Es herrschte schweigen, worüber ich sehr dankbar war. Irgendwelche lauten Geräusche würden mir nur noch mehr meine Laune vermiesen. Mein Blick wanderte zurück zu meinem Teller, auf dem nur noch Krümel thronten. Ob es an den neuen Erinnerungen lag, oder ob Tanaka in mir eine freundliche Seite geweckt hatte, wusste ich nicht so genau, aber ich grinste leicht amüsiert. Hatte Grey doch heute Morgen noch das Essen von Irene abgelehnt.

„Also!", begann der weißhaarige mit noch vollem Mund, bevor er schluckte. „Lassen Sie uns nach dieser kleinen Stärkung endlich die Geschehnisse rekonstruieren. Bei Fürst von Siemens trat der Tod heute Morgen gegen 1:10 Uhr ein. Und der Einzige der kein Alibi für diese Zeit hat, ist Earl Phantomhive. Als nächstes kam der Butler dran... bei ihm ist der Todeszeitpunkt ungewiss. Und Mister Phelps starb höchstwahrscheinlich heute Morgen um 2:38 Uhr... stimmt das so weit?"

„Nein.", schaltete sich Arthur ruhig ein. „Wir haben zwar die Leiche des Butlers zuerst gefunden, aber wir wissen nicht sicher, ob er oder Mister Phelps zuerst getötet wurde."

„Ah! Stimmt...", meinte der Butler der König, was mich stutzig machte.

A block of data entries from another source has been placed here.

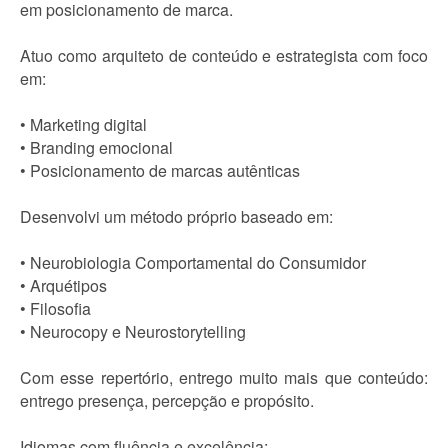
em posicionamento de marca.
Atuo como arquiteto de conteúdo e estrategista com foco
em:
• Marketing digital
• Branding emocional
• Posicionamento de marcas autênticas
Desenvolvi um método próprio baseado em:
• Neurobiologia Comportamental do Consumidor
• Arquétipos
• Filosofia
• Neurocopy e Neurostorytelling
Com esse repertório, entrego muito mais que conteúdo:
entrego presença, percepção e propósito.
Idiomas com fluência e excelência:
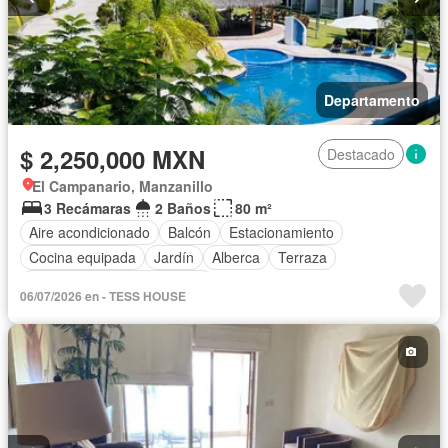
Departamento
$ 2,250,000 MXN
Destacado
El Campanario, Manzanillo
3 Recámaras
2 Baños
80 m²
Aire acondicionado
Balcón
Estacionamiento
Cocina equipada
Jardín
Alberca
Terraza
Completamente amueblado
06/07/2026 en - TESS HOUSE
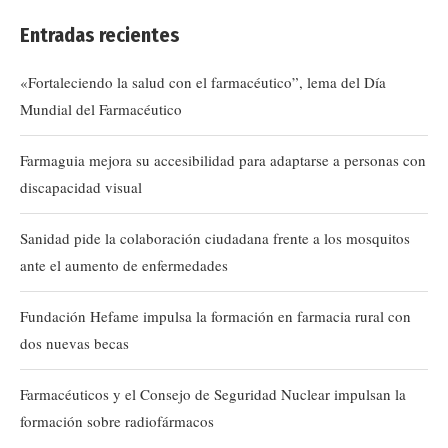
Entradas recientes
«Fortaleciendo la salud con el farmacéutico”, lema del Día
Mundial del Farmacéutico
Farmaguia mejora su accesibilidad para adaptarse a personas con
discapacidad visual
Sanidad pide la colaboración ciudadana frente a los mosquitos
ante el aumento de enfermedades
Fundación Hefame impulsa la formación en farmacia rural con
dos nuevas becas
Farmacéuticos y el Consejo de Seguridad Nuclear impulsan la
formación sobre radiofármacos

„Aber dem Zustand der Leichen nach zu schließen, sind seit dem Tod der beiden mehrere Stunden vergangen.", fuhr Arthur sachlich fort. „Und in diesem Stadium der Ermittlungen wissen wir nur, dass der Earl und ich es nicht getan haben können, da wir bis zum Morgen aneinander gekettet waren."

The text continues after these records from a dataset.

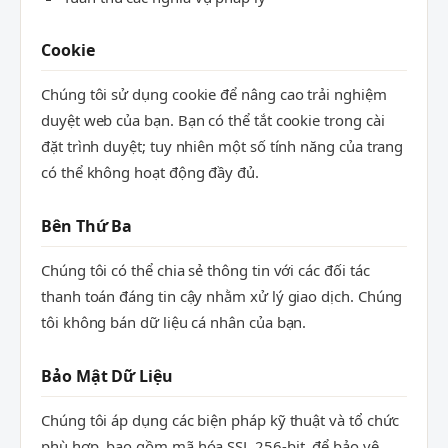
Cookie
Chúng tôi sử dụng cookie để nâng cao trải nghiệm
duyệt web của bạn. Bạn có thể tắt cookie trong cài
đặt trình duyệt; tuy nhiên một số tính năng của trang
có thể không hoạt động đầy đủ.
Bên Thứ Ba
Chúng tôi có thể chia sẻ thông tin với các đối tác
thanh toán đáng tin cậy nhằm xử lý giao dịch. Chúng
tôi không bán dữ liệu cá nhân của bạn.
Bảo Mật Dữ Liệu
Chúng tôi áp dụng các biện pháp kỹ thuật và tổ chức
phù hợp, bao gồm mã hóa SSL 256-bit, để bảo vệ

Grey zog eine leichte Schnute als er sich zurück lehnte, die Arme hinter seinem Kopf verschränkt. Ich musterte ihn aus meinem Augenwinkel. Das war merkwürdig verdächtig gewesen.

„Als der Earl und ich gegen zwei Uhr zu Bett gingen, hatte Sebastian Mister Phelps nach eigenen Angaben bereits ins Schlafzimmer des Earls gebracht.", schilderte der Braunhaarige. „Und um ca. 2:38 Uhr wurde Phelps dann ermordet..."

„Wer hat den Butler denn dann als letzter lebend gesehen?", wollte Lau wissen.

„Das waren wahrscheinlich wir beide...", gestand Arthur. „Aber da es dunkel war und die Uhr weit weg, kann ich nicht genau sagen, wann das war..."

„Ah!", meldete sich Finny zu Worte. „Sebastian war heute Nacht bei uns in der Küche!"

„Bei mir war er auch.", stimmte Mey-Rin mit ein.

„Um wie viel Uhr war das?", wollte Arthur wissen.

„Etwa zehn vor drei!", antwortete der blondhaarige Junge.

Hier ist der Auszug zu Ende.